The four soldiers split the collection into two parts: 1910-1926 and 1927-1945. They exchanged the first part with a US Army intelligence officer for a bottle of whiskey. Several years later, those documents were sold to the Hoover Institute at Stanford University, and scholars Bradley Smith and Tom Angress wrote book based on them titled, “Heinrich Himmler: A Nazi in the Making, 1910-1926.”

The second half of the documents stolen from the Himmler home ended up in Rosenthal’s hands, with no one knowing where they were between the end of the war and the 1960s.

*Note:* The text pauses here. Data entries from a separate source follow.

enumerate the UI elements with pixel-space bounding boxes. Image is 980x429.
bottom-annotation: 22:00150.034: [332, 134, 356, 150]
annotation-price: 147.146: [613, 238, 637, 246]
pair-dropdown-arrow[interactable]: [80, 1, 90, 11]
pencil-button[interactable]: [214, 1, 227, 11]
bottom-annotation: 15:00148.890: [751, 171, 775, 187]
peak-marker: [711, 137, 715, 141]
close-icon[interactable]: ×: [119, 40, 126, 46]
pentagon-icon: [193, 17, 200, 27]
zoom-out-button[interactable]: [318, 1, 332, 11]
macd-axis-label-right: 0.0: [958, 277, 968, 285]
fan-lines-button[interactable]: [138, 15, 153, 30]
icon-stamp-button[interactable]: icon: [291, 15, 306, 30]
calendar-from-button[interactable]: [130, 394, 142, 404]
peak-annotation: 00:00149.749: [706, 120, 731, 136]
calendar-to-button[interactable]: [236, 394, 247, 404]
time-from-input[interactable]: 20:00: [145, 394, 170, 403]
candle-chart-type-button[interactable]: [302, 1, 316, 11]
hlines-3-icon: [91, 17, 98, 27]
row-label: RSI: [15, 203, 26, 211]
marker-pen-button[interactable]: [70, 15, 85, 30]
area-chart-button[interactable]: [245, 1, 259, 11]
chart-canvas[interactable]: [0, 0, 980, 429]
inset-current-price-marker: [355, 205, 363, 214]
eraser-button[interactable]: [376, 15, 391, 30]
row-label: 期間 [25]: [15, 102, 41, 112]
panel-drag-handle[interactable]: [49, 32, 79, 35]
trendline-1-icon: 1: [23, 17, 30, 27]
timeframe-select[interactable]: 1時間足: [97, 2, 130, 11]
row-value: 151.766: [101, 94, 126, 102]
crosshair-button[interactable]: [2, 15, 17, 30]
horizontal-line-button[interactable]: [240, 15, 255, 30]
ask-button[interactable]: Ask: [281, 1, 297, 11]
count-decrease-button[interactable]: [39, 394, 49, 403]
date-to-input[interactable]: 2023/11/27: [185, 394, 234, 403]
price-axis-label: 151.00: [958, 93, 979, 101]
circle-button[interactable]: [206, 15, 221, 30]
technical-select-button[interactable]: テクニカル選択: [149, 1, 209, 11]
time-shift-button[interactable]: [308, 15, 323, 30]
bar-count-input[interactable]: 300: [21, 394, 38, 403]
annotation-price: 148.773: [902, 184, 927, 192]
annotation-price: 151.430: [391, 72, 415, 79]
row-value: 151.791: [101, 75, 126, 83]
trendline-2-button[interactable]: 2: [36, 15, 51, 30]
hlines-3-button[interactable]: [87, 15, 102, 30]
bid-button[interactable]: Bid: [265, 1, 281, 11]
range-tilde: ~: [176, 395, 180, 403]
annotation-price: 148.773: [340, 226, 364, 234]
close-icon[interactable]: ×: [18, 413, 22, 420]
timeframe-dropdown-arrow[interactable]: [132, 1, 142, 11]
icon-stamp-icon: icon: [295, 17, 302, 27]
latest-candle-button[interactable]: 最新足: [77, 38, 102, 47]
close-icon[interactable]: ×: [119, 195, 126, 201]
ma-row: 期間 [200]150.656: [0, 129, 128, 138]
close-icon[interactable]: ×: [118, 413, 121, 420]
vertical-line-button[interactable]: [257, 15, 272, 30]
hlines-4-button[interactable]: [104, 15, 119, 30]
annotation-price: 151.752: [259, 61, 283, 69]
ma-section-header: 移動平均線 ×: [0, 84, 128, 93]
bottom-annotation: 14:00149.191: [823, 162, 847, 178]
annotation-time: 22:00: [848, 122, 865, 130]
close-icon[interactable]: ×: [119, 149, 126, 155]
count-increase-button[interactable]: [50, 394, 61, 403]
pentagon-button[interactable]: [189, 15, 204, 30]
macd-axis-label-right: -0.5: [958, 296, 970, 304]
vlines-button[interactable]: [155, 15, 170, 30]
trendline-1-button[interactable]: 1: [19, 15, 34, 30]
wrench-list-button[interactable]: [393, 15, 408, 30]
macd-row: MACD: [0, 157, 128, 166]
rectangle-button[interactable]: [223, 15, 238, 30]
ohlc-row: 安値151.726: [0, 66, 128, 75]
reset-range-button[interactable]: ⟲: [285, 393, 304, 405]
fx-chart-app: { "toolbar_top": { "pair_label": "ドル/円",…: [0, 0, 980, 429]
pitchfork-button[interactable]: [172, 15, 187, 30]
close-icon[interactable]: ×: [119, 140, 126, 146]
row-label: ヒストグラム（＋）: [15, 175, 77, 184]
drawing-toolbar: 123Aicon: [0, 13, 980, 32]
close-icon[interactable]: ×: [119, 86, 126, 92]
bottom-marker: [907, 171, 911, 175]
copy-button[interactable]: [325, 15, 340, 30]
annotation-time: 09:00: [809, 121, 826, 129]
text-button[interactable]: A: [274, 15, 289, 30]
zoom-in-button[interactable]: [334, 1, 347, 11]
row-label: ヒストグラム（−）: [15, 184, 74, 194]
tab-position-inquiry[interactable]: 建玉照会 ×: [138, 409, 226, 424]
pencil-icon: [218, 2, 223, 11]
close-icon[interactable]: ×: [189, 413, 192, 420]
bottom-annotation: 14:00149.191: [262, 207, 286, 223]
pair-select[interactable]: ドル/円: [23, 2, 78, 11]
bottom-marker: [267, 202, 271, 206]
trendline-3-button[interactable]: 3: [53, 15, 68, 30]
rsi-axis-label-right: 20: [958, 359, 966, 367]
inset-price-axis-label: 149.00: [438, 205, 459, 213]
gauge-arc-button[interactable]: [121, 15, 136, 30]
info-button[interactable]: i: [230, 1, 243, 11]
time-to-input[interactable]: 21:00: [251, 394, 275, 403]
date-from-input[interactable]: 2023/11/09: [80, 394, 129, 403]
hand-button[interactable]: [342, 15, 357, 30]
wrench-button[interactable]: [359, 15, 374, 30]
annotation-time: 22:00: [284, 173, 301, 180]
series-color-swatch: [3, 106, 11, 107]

Among the 16 categories of items stored away under Rosenthal’s bed for decades were 273 letters from Himmler to his wife (the last one written two weeks prior to his suicide while in Allied custody), Gudrun’s baby book, Marga’s and Gudrun’s personal diaries, and hundreds of family photos (some arranged in albums). There were also a household expenses ledger, a recipe book filled with recipes Marga had written in her own hand or cut out from newspapers, and Nazi party documents belonging to Marga and her adopted son.

Wildt, the historian, was quoted in Die Welt as calling the collection “a dense body of private documents,” and saying, “There is nothing like it for any other member of the Nazi leadership.” The only other high ranking Nazi official to have left behind personal records was Joseph Goebbels, but his many diaries and dictations are considered to have been written for propaganda purposes.

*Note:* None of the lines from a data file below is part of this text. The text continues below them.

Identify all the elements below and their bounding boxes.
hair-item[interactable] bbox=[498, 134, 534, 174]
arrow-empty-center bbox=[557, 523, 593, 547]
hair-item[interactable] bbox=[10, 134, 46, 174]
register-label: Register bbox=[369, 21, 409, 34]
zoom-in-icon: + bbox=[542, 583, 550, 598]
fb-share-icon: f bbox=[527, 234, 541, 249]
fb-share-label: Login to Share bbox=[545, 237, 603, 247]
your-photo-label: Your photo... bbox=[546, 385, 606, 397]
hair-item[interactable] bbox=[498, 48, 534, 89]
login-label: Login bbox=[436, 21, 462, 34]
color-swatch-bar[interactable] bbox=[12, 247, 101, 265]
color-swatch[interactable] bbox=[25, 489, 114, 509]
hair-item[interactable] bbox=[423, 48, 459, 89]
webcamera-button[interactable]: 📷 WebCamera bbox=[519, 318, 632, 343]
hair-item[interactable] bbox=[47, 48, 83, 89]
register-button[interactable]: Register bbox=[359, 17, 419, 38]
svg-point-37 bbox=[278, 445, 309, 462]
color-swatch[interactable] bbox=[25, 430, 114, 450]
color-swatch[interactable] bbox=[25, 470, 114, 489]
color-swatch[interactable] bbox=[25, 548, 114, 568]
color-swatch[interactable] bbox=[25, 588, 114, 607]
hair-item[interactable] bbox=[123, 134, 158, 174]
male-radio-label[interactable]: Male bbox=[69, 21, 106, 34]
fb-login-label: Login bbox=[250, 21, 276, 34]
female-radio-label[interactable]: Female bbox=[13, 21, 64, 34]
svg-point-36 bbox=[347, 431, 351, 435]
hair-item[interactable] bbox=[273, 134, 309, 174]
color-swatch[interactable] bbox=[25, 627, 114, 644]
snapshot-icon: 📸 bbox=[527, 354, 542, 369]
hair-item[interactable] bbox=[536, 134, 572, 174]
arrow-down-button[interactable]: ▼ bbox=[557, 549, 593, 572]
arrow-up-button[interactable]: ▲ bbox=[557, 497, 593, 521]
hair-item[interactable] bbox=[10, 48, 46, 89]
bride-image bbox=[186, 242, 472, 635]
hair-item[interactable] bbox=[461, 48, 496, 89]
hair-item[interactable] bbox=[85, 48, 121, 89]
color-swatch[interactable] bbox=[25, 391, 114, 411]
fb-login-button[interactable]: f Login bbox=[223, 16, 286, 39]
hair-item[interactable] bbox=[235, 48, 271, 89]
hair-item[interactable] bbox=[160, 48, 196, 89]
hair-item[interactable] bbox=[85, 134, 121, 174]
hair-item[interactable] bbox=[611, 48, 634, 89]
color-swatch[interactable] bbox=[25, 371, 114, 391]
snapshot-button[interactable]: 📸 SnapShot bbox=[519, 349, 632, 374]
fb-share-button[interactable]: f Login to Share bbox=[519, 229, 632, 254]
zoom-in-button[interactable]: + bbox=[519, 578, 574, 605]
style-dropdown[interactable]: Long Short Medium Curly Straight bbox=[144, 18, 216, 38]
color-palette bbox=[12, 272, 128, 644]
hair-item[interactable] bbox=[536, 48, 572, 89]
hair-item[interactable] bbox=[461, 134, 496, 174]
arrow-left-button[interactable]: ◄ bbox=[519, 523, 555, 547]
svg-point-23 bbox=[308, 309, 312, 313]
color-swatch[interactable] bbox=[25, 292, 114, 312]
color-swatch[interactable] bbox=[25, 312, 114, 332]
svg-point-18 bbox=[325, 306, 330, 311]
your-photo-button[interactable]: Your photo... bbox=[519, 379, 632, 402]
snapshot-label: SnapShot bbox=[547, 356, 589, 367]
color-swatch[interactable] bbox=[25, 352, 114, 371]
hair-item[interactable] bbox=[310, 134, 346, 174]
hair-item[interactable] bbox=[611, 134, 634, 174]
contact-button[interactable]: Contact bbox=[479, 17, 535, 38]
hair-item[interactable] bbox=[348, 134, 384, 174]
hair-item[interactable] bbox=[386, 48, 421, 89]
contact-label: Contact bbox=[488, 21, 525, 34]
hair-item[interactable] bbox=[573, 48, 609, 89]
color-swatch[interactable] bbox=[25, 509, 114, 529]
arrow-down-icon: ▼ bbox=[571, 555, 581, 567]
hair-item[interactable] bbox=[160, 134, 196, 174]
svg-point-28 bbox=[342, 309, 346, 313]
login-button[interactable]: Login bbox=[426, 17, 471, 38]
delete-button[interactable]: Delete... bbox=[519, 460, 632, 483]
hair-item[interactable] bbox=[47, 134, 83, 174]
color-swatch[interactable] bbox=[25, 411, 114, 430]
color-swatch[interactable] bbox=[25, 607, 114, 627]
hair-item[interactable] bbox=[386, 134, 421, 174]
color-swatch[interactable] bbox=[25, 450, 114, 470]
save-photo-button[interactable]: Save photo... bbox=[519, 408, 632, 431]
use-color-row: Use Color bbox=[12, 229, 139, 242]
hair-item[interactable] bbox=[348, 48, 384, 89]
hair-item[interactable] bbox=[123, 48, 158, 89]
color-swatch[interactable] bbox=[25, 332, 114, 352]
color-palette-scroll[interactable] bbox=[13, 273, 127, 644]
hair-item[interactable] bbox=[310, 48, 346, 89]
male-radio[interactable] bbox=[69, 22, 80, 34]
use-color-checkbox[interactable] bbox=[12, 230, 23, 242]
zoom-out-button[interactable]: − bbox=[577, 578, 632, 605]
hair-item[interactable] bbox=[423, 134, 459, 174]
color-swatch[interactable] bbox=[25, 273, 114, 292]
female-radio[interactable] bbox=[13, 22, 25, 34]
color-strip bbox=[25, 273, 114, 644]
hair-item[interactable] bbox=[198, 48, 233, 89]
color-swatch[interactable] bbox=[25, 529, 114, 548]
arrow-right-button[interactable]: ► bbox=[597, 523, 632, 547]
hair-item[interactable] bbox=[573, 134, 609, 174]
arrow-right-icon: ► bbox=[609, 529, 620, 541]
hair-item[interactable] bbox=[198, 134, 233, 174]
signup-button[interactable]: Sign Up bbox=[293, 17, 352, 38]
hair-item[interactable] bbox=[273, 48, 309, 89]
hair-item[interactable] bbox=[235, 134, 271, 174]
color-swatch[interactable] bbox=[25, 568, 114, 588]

Lapa built out the narrative of her film by doing extensive archival research. Ultimately, she included material from 151 different sources and set up her own cutting-edge facility to restore archival film footage.

“There was no restoration facility in Israel, so we bought the software from the UK and brought in a trainer to teach 10 of our staff members to use it. They worked for eight months in two shifts per day in order to do the restoration, a lot of which had to be done manually,” Lapa says.

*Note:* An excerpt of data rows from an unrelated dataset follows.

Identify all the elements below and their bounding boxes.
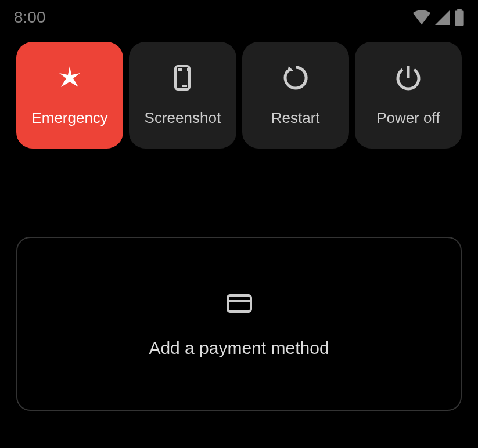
cellular-icon [435,10,450,25]
restart-label: Restart [271,109,320,127]
status-bar: 8:00 [0,0,478,35]
clock: 8:00 [14,8,46,27]
add-payment-card[interactable]: Add a payment method [16,237,462,411]
emergency-label: Emergency [31,109,108,127]
screenshot-button[interactable]: Screenshot [129,42,236,149]
add-payment-label: Add a payment method [149,338,329,358]
screenshot-label: Screenshot [145,109,221,127]
wifi-icon [413,10,430,25]
asterisk-icon [56,64,84,92]
power-icon [394,64,422,92]
status-icons [413,9,464,26]
restart-button[interactable]: Restart [242,42,349,149]
emergency-button[interactable]: Emergency [16,42,123,149]
restart-icon [282,64,310,92]
poweroff-label: Power off [376,109,440,127]
battery-icon [455,9,464,26]
power-menu: Emergency Screenshot Restart Power off [0,35,478,156]
svg-rect-1 [228,295,251,312]
poweroff-button[interactable]: Power off [355,42,462,149]
credit-card-icon [225,290,253,317]
screenshot-icon [168,64,196,92]
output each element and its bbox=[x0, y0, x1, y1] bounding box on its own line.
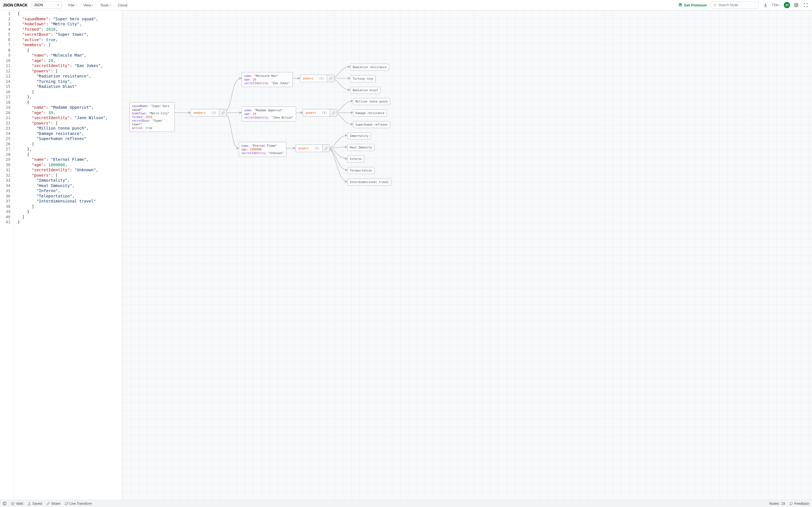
chevron-down-icon: ▾ bbox=[92, 4, 93, 6]
menu-cloud-label: Cloud bbox=[118, 3, 128, 7]
link-icon[interactable] bbox=[327, 75, 334, 82]
node-leaf[interactable]: Turning tiny bbox=[350, 75, 375, 82]
status-live-transform[interactable]: Live Transform bbox=[65, 502, 92, 506]
status-bar: Valid Saved Share Live Transform Nodes: … bbox=[0, 500, 812, 507]
menu-view[interactable]: View ▾ bbox=[80, 1, 97, 9]
status-valid[interactable]: Valid bbox=[11, 502, 23, 506]
node-value: 39 bbox=[253, 112, 256, 115]
menu-file-label: File bbox=[68, 3, 74, 7]
node-array-count: (3) bbox=[319, 109, 329, 116]
feedback-label: Feedback bbox=[794, 502, 809, 506]
graph-edges bbox=[122, 10, 812, 500]
chevron-down-icon: ▾ bbox=[779, 4, 780, 6]
gift-icon bbox=[678, 3, 682, 8]
node-powers-array[interactable]: powers (3) bbox=[303, 109, 337, 117]
node-leaf[interactable]: Interdimensional travel bbox=[347, 179, 391, 186]
topbar: JSON CRACK JSON ▲▼ File ▾ View ▾ Tools ▾… bbox=[0, 0, 812, 10]
select-chevrons-icon: ▲▼ bbox=[57, 4, 59, 6]
status-saved-label: Saved bbox=[33, 502, 42, 506]
app-logo: JSON CRACK bbox=[3, 3, 28, 7]
fullscreen-button[interactable] bbox=[802, 2, 809, 8]
user-avatar[interactable]: JC bbox=[784, 2, 790, 8]
node-value: "Madame Uppercut" bbox=[254, 109, 283, 112]
node-array-label: members bbox=[191, 109, 208, 116]
code-content[interactable]: { "squadName": "Super hero squad", "home… bbox=[14, 10, 122, 500]
menu-view-label: View bbox=[84, 3, 91, 7]
node-value: "Eternal Flame" bbox=[252, 144, 277, 147]
node-value: "Unknown" bbox=[268, 152, 284, 155]
status-share[interactable]: Share bbox=[47, 502, 60, 506]
node-powers-array[interactable]: powers (5) bbox=[296, 145, 330, 152]
node-value: 29 bbox=[253, 78, 256, 81]
code-editor[interactable]: 1234567891011121314151617181920212223242… bbox=[0, 10, 122, 500]
status-node-count: Nodes: 19 bbox=[769, 502, 785, 506]
node-value: 2016 bbox=[146, 115, 152, 119]
toggle-panel-button[interactable] bbox=[3, 502, 6, 505]
menu-file[interactable]: File ▾ bbox=[65, 1, 80, 9]
get-premium-label: Get Premium bbox=[684, 3, 707, 7]
link-icon[interactable] bbox=[219, 109, 226, 116]
node-value: "Jane Wilson" bbox=[271, 116, 293, 119]
node-leaf[interactable]: Damage resistance bbox=[353, 110, 387, 117]
node-value: 1000000 bbox=[250, 148, 262, 151]
node-root-object[interactable]: squadName: "Super hero squad" homeTown: … bbox=[130, 102, 175, 132]
status-valid-label: Valid bbox=[16, 502, 23, 506]
node-leaf[interactable]: Radiation resistance bbox=[350, 64, 389, 71]
node-leaf[interactable]: Immortality bbox=[347, 132, 371, 139]
search-node-input[interactable] bbox=[711, 1, 759, 9]
node-array-label: powers bbox=[300, 75, 316, 82]
settings-button[interactable] bbox=[793, 2, 800, 8]
node-array-count: (5) bbox=[312, 145, 322, 152]
main-area: 1234567891011121314151617181920212223242… bbox=[0, 10, 812, 500]
node-leaf[interactable]: Superhuman reflexes bbox=[353, 121, 390, 128]
avatar-initials: JC bbox=[785, 4, 789, 7]
status-live-transform-label: Live Transform bbox=[70, 502, 92, 506]
feedback-button[interactable]: Feedback bbox=[790, 502, 809, 506]
line-gutter: 1234567891011121314151617181920212223242… bbox=[0, 10, 14, 500]
nodes-count: 19 bbox=[781, 502, 785, 506]
download-button[interactable] bbox=[762, 2, 769, 8]
svg-point-3 bbox=[796, 4, 797, 6]
link-icon[interactable] bbox=[322, 145, 329, 152]
search-icon bbox=[713, 3, 717, 8]
svg-point-2 bbox=[714, 4, 716, 6]
node-array-count: (3) bbox=[316, 75, 327, 82]
menu-tools[interactable]: Tools ▾ bbox=[97, 1, 114, 9]
node-value: true bbox=[146, 126, 152, 129]
node-member-object[interactable]: name: "Madame Uppercut" age: 39 secretId… bbox=[242, 107, 296, 121]
zoom-dropdown[interactable]: 71% ▾ bbox=[772, 3, 780, 7]
status-saved[interactable]: Saved bbox=[28, 502, 42, 506]
node-leaf[interactable]: Heat Immunity bbox=[347, 144, 374, 151]
status-share-label: Share bbox=[51, 502, 60, 506]
link-icon[interactable] bbox=[329, 109, 337, 116]
node-value: "Molecule Man" bbox=[254, 74, 278, 77]
node-leaf[interactable]: Million tonne punch bbox=[353, 98, 390, 105]
node-value: "Metro City" bbox=[149, 112, 169, 115]
node-member-object[interactable]: name: "Molecule Man" age: 29 secretIdent… bbox=[242, 72, 293, 87]
diagram-canvas[interactable]: squadName: "Super hero squad" homeTown: … bbox=[122, 10, 812, 500]
node-powers-array[interactable]: powers (3) bbox=[300, 75, 335, 82]
node-array-label: powers bbox=[303, 109, 319, 116]
node-members-array[interactable]: members (3) bbox=[191, 109, 227, 117]
node-leaf[interactable]: Radiation blast bbox=[350, 87, 380, 94]
chevron-down-icon: ▾ bbox=[75, 4, 77, 6]
node-array-label: powers bbox=[296, 145, 312, 152]
node-member-object[interactable]: name: "Eternal Flame" age: 1000000 secre… bbox=[239, 142, 287, 157]
get-premium-button[interactable]: Get Premium bbox=[678, 3, 707, 8]
nodes-label: Nodes: bbox=[769, 502, 780, 506]
chevron-down-icon: ▾ bbox=[110, 4, 111, 6]
svg-point-6 bbox=[11, 502, 14, 505]
menu-tools-label: Tools bbox=[100, 3, 109, 7]
menu-cloud[interactable]: Cloud bbox=[114, 1, 131, 9]
format-select-value: JSON bbox=[34, 3, 43, 7]
svg-rect-4 bbox=[3, 502, 6, 505]
node-value: "Dan Jukes" bbox=[271, 82, 290, 85]
format-select[interactable]: JSON ▲▼ bbox=[32, 1, 62, 9]
node-leaf[interactable]: Inferno bbox=[347, 156, 364, 163]
node-array-count: (3) bbox=[208, 109, 219, 116]
zoom-value: 71% bbox=[772, 3, 778, 7]
node-leaf[interactable]: Teleportation bbox=[347, 167, 374, 174]
search-node-field[interactable] bbox=[718, 3, 756, 7]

She spent a significant chunk of the film’s €1.2 million budget on restoration.

“When the film was originally shot a hundred years ago, it wasn’t scratched,” she says in justifying the effort and expense for a film whose visual aspect relies solely on archival images.

“The Decent One” juxtaposes these moving pictures of Himmler running Nazi party rallies, and later at the front or supervising killing squads, with his and his family’s own words. Some of them reveal Himmler as virulently anti-Semitic and sexually perverse. However, for the most part, the Nazi leader’s correspondence home (not only to his wife and daughter, but also to his mistress, with whom he had two children), is filled with mundane chitchat about sleeping well despite all the hard work, reminding his wife he left a can of caviar in the ice box, and doing his best to fulfill Gudrun’s wish list for Christmas.

“I am off to Auschwitz. Kisses, Your Heini,” Himmler wrote home to Marga.

Notably, the film does not deal with the secret negotiations that Himmler conducted with the Allies to try to save his own skin toward the end of the war. In late November 1944, he defied Hitler’s orders and issued a self-serving countermand ordering a halt to the murder of Jews throughout the Reich and the destruction of the gas chambers and Auschwitz-Birkenau.

“Unfortunately, I could not find anything about this in his own words,” says Lapa. “I would have liked to have been able to include it, because it shows so much of his character.” Lapa, the granddaughter of Holocaust survivors, considers “The Decent One” a journey in to the world of the Himmler family, a film about human beings, not WWII. “I am presenting Himmler to audiences in the most authentic way. I am leaving it to them to come away with their own conclusions and to judge him as they see fit,” she says.

Lapa trusts the film’s viewers to perceive her intended message that Himmler was not a Jekyll and Hyde character, but rather an ordinary person whose choices brought about the murder of millions and the collapse of an entire culture. All of Himmler’s promises to send lots of chocolate home to his daughter and sign-offs as “Euer Pappi” (Your Daddy) are not at all beside the point. They are the point. “The more he talks, there is no place for misunderstanding who this man was,” says Lapa.